Python SDK for building voice-enabled applications using Speechmatics Real-Time API. Optimized for specific use cases: conversational AI, voice agents, transcription services, and real-time captioning.

Table of Contents

What is the Voice SDK?

The Voice SDK is a higher-level abstraction built on top of the Speechmatics Real-Time API (speechmatics-rt). While the Real-Time API provides raw transcription events (words and utterances), the Voice SDK adds:

  • Intelligent Segmentation - Groups words into meaningful speech segments per speaker
  • Turn Detection - Automatically detects when speakers finish their turns using adaptive or ML-based methods
  • Speaker Management - Focus on or ignore specific speakers in multi-speaker scenarios
  • Preset Configurations - Ready-to-use configs for common use cases (conversation, note-taking, captions)
  • Simplified Event Handling - Receive clean, structured segments instead of raw word-level events

When to Use Voice SDK vs Real-Time API

Use Voice SDK when:

  • You are building conversational AI or voice agents
  • You need automatic turn detection
  • You want speaker-focused transcription
  • You need ready-to-use presets for common scenarios

Use Real-Time API when:

  • You only need raw, word-level events
  • You are building custom segmentation / aggregation logic
  • You want fine-grained control over every event

Installation

# Standard installation
pip install speechmatics-voice

# With VAD and SMART_TURN (ML-based turn detection)
pip install speechmatics-voice[smart]

Note: Some features require additional ML dependencies (ONNX runtime, transformers). If not installed, these features will be unavailable and a warning will be shown.
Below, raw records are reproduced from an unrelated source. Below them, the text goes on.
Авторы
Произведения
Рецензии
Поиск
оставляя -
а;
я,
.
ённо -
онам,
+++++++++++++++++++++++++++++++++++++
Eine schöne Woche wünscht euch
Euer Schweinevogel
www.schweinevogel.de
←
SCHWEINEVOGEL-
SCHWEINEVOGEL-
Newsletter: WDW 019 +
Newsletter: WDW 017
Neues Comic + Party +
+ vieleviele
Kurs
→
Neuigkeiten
👉 Using Docker? Click to see how to install the required models.

Use within Docker

If you are using a Docker container with the Voice SDK installed and you require the smart features (SMART_TURN), then you can use the following in your Dockerfile to make sure the ML models are included and not downloaded at runtime.

"""
Download the Voice SDK required models during the build process.
"""

from speechmatics.voice import SileroVAD, SmartTurnDetector


def load_models():
    SileroVAD.download_model()
    SmartTurnDetector.download_model()


if __name__ == "__main__":
    load_models()

Then, in your Dockerfile, include the following:

COPY ./models.py models.py
RUN uv run models.py

This copies the script and runs it as part of the build.

Quick Start

Basic Example

A simple example that shows complete sentences as they have been finalized, with different speakers shown with different IDs.

import asyncio
import os
from speechmatics.rt import Microphone
from speechmatics.voice import VoiceAgentClient, AgentServerMessageType

async def main():
    """Stream microphone audio to Speechmatics Voice Agent using 'scribe' preset"""

    # Audio configuration
    SAMPLE_RATE = 16000         # Hz
    CHUNK_SIZE = 160            # Samples per read
    PRESET = "scribe"           # Configuration preset

    # Create client with preset
    client = VoiceAgentClient(
        api_key=os.getenv("SPEECHMATICS_API_KEY"),
        preset=PRESET
    )

    # Print finalised segments of speech with speaker ID
    @client.on(AgentServerMessageType.ADD_SEGMENT)
    def on_segment(message):
        for segment in message["segments"]:
            speaker = segment["speaker_id"]
            text = segment["text"]
            print(f"{speaker}: {text}")

    # Setup microphone
    mic = Microphone(SAMPLE_RATE, CHUNK_SIZE)
    if not mic.start():
        print("Error: Microphone not available")
        return

    # Connect to the Voice Agent
    await client.connect()

    # Stream microphone audio (interruptable using keyboard)
    try:
        while True:
            audio_chunk = await mic.read(CHUNK_SIZE)
            if not audio_chunk:
                break # Microphone stopped producing data
            await client.send_audio(audio_chunk)
    except KeyboardInterrupt:
        pass
    finally:
        await client.disconnect()

if __name__ == "__main__":
    asyncio.run(main())

Configuring a Voice Agent Client

When creating a VoiceAgentClient, there are several ways to configure it:

  1. Presets - optimised configurations for common use cases. These require no further configuration to be set.
# Low latency preset - for fast responses (may split speech in to smaller segments)
client = VoiceAgentClient(api_key=api_key, preset="fast")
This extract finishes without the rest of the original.